NY Times Legend A.M. Rosenthal Dead
A.M. Rosenthal, who began his journalism career in 1943 as a lowly campus stringer for The New York Times, and went on to a storied career at the newspaper, died Wednesday in Manhattan at age 84.
He died from complications from a stroke he suffered two weeks ago, the Times said. His obituary ran on the front page of the paper he helped define.
Rosenthal rose to police reporter, Pulitzer Prize-winning foreign correspondent and managing editor. Rosenthal, known as Abe, eventually became executive editor, a post he held for nine years beginning in 1977. Even after stepping down, he became a columnist.
"Abe was a giant among journalists," retired Times publisher Arthur Ochs Sulzberger said in a statement. "He was a great editor with extraordinary loyalty to his troops."
Rosenthal is credited with lifting the newspaper from economic doldrums in the 1970s and molding it into a journalistic juggernaut known for distinguished reporting of national and world affairs.
On his watch, the Times published the Pentagon Papers, a history of America's secret involvement in Vietnam, which won the paper one of its many Pulitzers in 1972. But the paper started slowly on Watergate and never caught up with the rival Washington Post on the seminal story that brought down a president.
In 1986, facing mandatory retirement, Rosenthal stepped down as editor to assume a new role as a twice-weekly columnist. Thirteen years later, he was abruptly dismissed, with no explanation, he said, other than a comment by Times publisher and Sulzberger's son, Arthur Sulzberger Jr., that "it's time."
Born in Canada, Rosenthal was a naturalized U.S. citizen who grew up in the Bronx.
Graduating from City College of New York with a bachelor of science degree, he joined the Times as a full-time staffer in 1944 and spent two years as a police beat and general assignment reporter before a plum assignment in 1946 to cover the then-new United Nations. He later covered India and Poland, winning a Pulitzer in 1960.
In 1969, taking the helm of a paper then in financial distress, Rosenthal, as managing editor and later as executive editor, effected sweeping changes to expand advertising and readership. He beefed up the Times' metropolitan coverage, added a daily business section and specialty sections on sports, weekend features and science and pumped new life into its prose.
"We wanted to expand the paper, make it more interesting to more people but also keep its character," Rosenthal said in an interview after leaving the Times. His famous newsroom maxim was "keep the story straight."
In an editorial marking his departure, the Times said Rosenthal's "devotion to quality journalism made him one of the principal architects of the modern New York Times."
Though he was acknowledged as a brilliant and incisive editor, Rosenthal's temperament was less admired. To some detractors he was overbearing and autocratic.
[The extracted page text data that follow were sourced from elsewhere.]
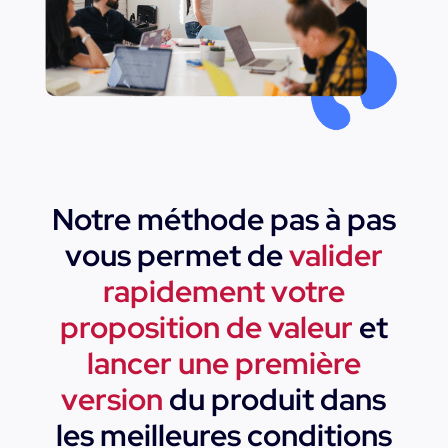
Notre méthode pas à pas
vous permet de
valider
rapidement votre
proposition de valeur
et
lancer une première
version
du produit dans
les meilleures conditions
R.W. "Johnny" Apple, a top Times reporter for four decades, was quoted in a 1999 magazine article as saying Rosenthal "was not the nicest man to work for, but, and there's a major but, he may have saved The New York Times."
As editor, Rosenthal barred the use of "Ms." or the word "gay" in reference to homosexuals, a far cry from the Times' later emphasis on diversity. He also began the paper's practice, now imitated by many others, of running corrections as a prominent daily fixture.
Rosenthal stepped down as executive editor in 1986 at age 64, a year short of the paper's mandatory retirement age, and began a twice-weekly op-ed column called "On My Mind."
His final column, on Nov. 5, 1999, was headlined "Read This Column," the same as used for his first entry 13 years earlier. Within days after his dismissal, Rosenthal found a new forum for the column at the Daily News, a crosstown tabloid.
In 2002, Rosenthal received the Presidential Medal of Freedom. President Bush said his outspoken defense of persecuted Christians in Asia, Africa and the Middle East "truly made him his brother's keeper."
Rosenthal is survived by his wife, author Shirley Lord, and three sons from his first marriage: Jonathan, Daniel, and Andrew, who is the deputy editorial page editor of the Times. Other survivors include four grandchildren, a sister and his first wife, Ann Marie Burke.